The benefits of having the prestigious MTW status are numerous, if you can qualify among more than 3,300 PHAs in the United States. Here’s why and how your agency should apply for this designation.

Benefits of MTW Status

Most PHAs get their funding from the federal government in buckets, with little flexibility on how the money is spent. This rigidity can make it difficult when budgets are not fully funded, or special ideas and circumstances arise.

But MTW agencies can receive money in block grants, allowing them to use the funds interchangeably. For example, a PHA can choose to use dollars from the Housing Choice Voucher program (Section 8) to cover staffing costs or shortfalls in the Public Housing Operating Subsidy.

Another major benefit of being an MTW agency is the flexibility to change the way programs are operated. MTW agencies can ignore parts of the Housing Act of 1937 and other federal regulations.

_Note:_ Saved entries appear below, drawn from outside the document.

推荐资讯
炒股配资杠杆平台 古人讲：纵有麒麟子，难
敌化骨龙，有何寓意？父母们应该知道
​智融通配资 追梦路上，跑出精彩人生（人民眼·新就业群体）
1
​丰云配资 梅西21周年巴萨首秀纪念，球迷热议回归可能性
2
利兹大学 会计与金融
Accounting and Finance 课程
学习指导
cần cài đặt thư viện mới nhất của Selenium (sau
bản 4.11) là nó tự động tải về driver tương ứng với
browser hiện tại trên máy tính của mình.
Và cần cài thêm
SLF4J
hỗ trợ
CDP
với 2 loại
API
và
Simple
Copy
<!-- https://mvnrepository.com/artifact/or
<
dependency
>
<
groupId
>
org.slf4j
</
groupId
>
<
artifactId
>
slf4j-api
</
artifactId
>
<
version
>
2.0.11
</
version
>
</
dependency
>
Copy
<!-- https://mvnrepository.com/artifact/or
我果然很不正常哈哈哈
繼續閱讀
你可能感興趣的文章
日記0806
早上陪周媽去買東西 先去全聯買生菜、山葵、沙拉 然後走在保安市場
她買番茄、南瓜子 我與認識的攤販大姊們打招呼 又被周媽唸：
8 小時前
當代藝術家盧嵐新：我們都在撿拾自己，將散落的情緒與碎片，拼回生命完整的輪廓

This flexibility allows them to run their public housing or voucher programs in different ways. Innovation, process improvement, money savings and better resident results can result from this flexibility.

There are many examples of innovation within the MTW program, according to a December 2014 study by consulting firm Abt Associates, such as:

  • The Tacoma Housing Authority in Washington changed its voucher program to a fixed-subsidy instead of an income-based one, leaving it with less of an administrative burden.
  • The Lawrence-Douglas Housing Authority in Kansas assumes a minimum income for those residents who can work. This requirement encourages employment and reduces the dollars spent on housing subsidies, opening up opportunities to help even more low-income residents.

The Application Process

A PHA must be a high performer before even applying to the MTW program. That is determined by looking at the Public Housing Assessment System (PHAS) and/or the Section Eight Management Assessment Program (SEAMAP). As long as your agency has vouchers or public housing units under an Annual Contributions Contract (ACC), it qualifies to apply.

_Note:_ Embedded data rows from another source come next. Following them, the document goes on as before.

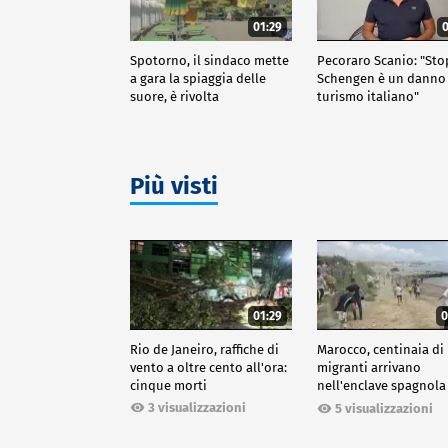
01:29
0
Spotorno, il sindaco mette
Pecoraro Scanio: "Sto
a gara la spiaggia delle
Schengen è un danno 
suore, è rivolta
turismo italiano"
Più visti
01:29
0
Rio de Janeiro, raffiche di
Marocco, centinaia di
vento a oltre cento all'ora:
migranti arrivano
cinque morti
nell'enclave spagnola
Ceuta
3 visualizzazioni
5 visualizzazioni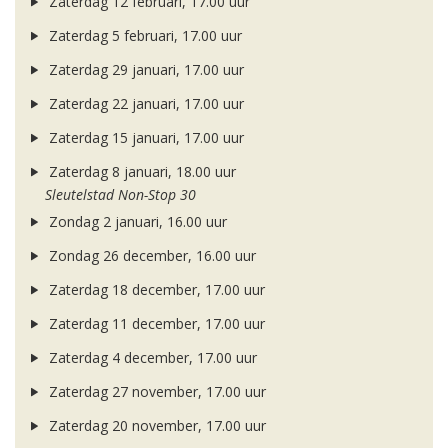
Zaterdag 12 februari, 17.00 uur
Zaterdag 5 februari, 17.00 uur
Zaterdag 29 januari, 17.00 uur
Zaterdag 22 januari, 17.00 uur
Zaterdag 15 januari, 17.00 uur
Zaterdag 8 januari, 18.00 uur
Sleutelstad Non-Stop 30
Zondag 2 januari, 16.00 uur
Zondag 26 december, 16.00 uur
Zaterdag 18 december, 17.00 uur
Zaterdag 11 december, 17.00 uur
Zaterdag 4 december, 17.00 uur
Zaterdag 27 november, 17.00 uur
Zaterdag 20 november, 17.00 uur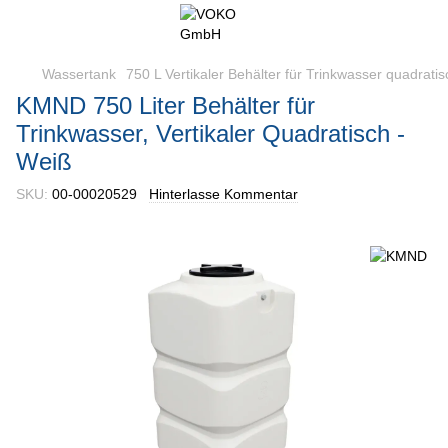
Wassertank
750 L Vertikaler Behälter für Trinkwasser quadra
KMND 750 Liter Behälter für
Trinkwasser, Vertikaler Quadratisch -
Weiß
SKU:
00-00020529
Hinterlasse Kommentar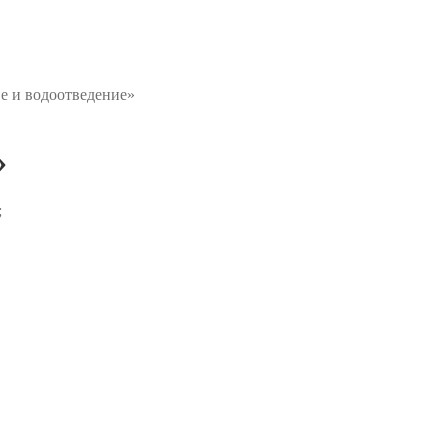
 и водоотведение»
»
;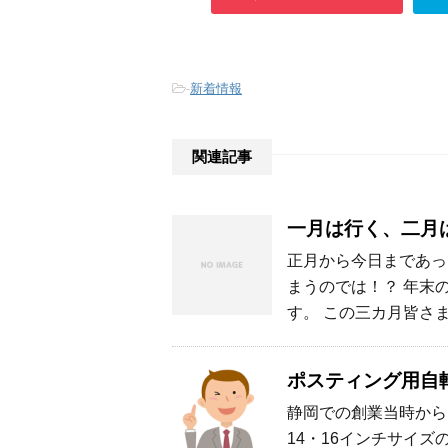
-
新着情報
関連記事
一月は行く、二月
正月から今日まであっ
まうのでは！？ 年末
す。 この三カ月皆さ
ポスティング用自
静岡での創業当時から
14・16インチサイ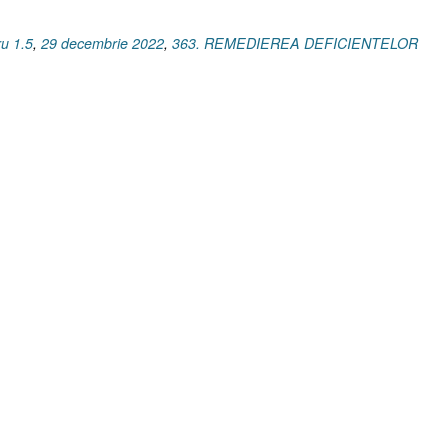
ru 1.5
,
29 decembrie 2022
,
363. REMEDIEREA DEFICIENTELOR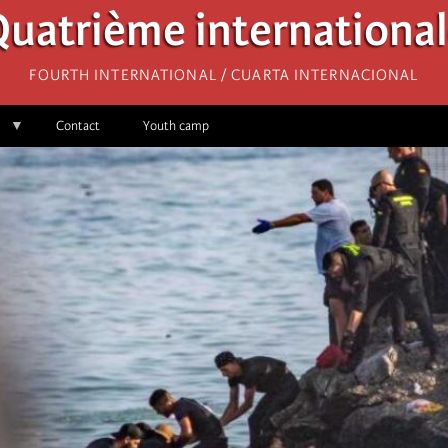
uatrième internationa
Fourth International / Cuarta Internacional
Contact
Youth camp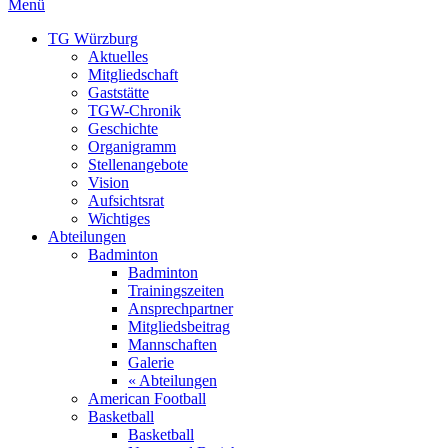
Menü
TG Würzburg
Aktuelles
Mitgliedschaft
Gaststätte
TGW-Chronik
Geschichte
Organigramm
Stellenangebote
Vision
Aufsichtsrat
Wichtiges
Abteilungen
Badminton
Badminton
Trainingszeiten
Ansprechpartner
Mitgliedsbeitrag
Mannschaften
Galerie
« Abteilungen
American Football
Basketball
Basketball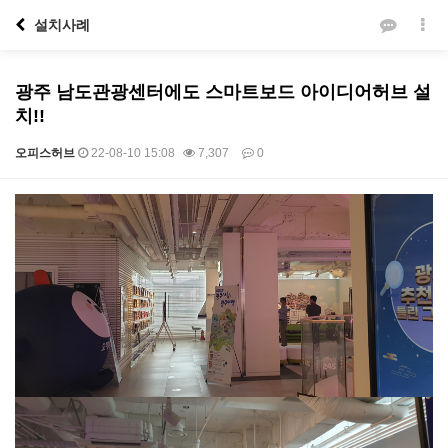
설치사례
광주 남도관광센터에도 스마트보드 아이디어허브 설
치!!
오피스허브
22-08-10 15:08
7,307
0
본문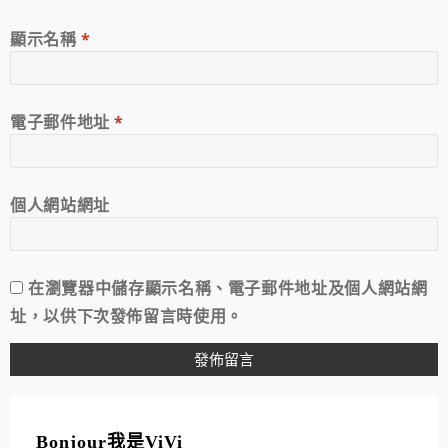
顯示名稱
*
電子郵件地址
*
個人網站網址
在
瀏覽器
中儲存顯示名稱、電子郵件地址及個人網站網
址，以供下次發佈留言時使用。
A
L
T
Bonjour我是ViVi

The process of applying for the MTW program is lengthy. But the good news for PHAs is that there’s a planned expansion of the program. HUD is planning to add 100 new MTW agencies over the next seven years. But HUD doesn’t have the capacity to take all 100 agencies at once, so new agencies will be brought onboard over several years.

The criteria originally looked at is as follows:

  • No less than 50 PHAs shall administer 1,000 or fewer aggregate voucher and public housing units
  • No less than 47 PHAs shall administer 1,001–6,000 aggregate voucher and public housing units
  • No more than three PHAs shall administer 6,001–27,000 aggregate voucher and public housing units
  • No PHA over 27,000 units

Preparing a Proposal

HUD moves slowly when opening slots. PHAs should look for an Office of Public and Indian Housing (PIH) notice to let them know of funding availability. In past cases, an MTW agency has also had to put forth a proposal of what it wants to accomplish and how.

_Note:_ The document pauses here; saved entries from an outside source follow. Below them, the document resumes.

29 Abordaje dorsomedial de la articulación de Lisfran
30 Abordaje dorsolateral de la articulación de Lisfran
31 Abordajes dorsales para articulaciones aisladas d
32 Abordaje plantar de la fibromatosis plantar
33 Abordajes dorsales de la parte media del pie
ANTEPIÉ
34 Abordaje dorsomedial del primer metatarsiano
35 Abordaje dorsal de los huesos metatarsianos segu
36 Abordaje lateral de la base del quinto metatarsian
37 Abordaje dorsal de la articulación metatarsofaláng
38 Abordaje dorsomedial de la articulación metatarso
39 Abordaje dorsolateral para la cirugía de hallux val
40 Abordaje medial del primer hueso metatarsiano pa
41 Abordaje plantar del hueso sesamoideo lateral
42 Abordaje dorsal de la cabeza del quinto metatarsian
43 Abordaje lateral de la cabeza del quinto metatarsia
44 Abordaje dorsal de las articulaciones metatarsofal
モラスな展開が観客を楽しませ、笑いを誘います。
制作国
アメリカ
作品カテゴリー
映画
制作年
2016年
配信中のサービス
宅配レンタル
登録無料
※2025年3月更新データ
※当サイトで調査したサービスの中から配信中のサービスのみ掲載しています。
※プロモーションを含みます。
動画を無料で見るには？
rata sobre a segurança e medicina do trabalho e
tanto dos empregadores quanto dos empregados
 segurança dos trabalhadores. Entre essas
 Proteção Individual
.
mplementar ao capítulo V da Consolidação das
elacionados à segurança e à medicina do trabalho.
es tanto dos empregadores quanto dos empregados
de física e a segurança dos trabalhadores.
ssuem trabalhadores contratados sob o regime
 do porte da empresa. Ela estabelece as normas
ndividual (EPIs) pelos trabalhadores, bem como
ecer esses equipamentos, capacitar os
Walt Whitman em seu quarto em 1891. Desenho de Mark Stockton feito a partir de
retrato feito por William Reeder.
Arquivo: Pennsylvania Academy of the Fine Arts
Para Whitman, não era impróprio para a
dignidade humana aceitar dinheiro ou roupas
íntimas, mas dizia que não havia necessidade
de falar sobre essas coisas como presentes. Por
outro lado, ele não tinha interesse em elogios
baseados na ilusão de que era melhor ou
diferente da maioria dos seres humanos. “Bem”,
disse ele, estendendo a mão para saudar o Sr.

  • For example, a PHA might propose to change the rent structure in a couple different ways, creating a few different control groups to perform an experiment of sorts. Such a test would allow HUD and other research organizations to find out what effect the changes had. (Boulder Housing Partners in Colorado provides a strong example of an initial plan.)
  • Another item to consider is who will run your MTW program. The MTW designation brings benefits, but also significant work. There are yearly plans and reports, and the HUD standard metrics for the MTW program have become more rigid and tougher to comply with.
  • If you propose an activity that you believe will be more administratively efficient, HUD will ask you to provide hard numbers for it. You’ll need to detail how many hours the current tasks take and how many you expect them to take in the future. You’ll also need to put dollars to these numbers and back them up with a methodology. This all happens in both the application phase and years following selection.

Summary

Applying for the MTW program can be worth your agency’s time and effort as long as you’re aware of the criteria and extra responsibility that comes with it.

If you plan carefully and review other MTW agencies’ plans and reports, your housing authority stands a much better chance of being chosen for this important program.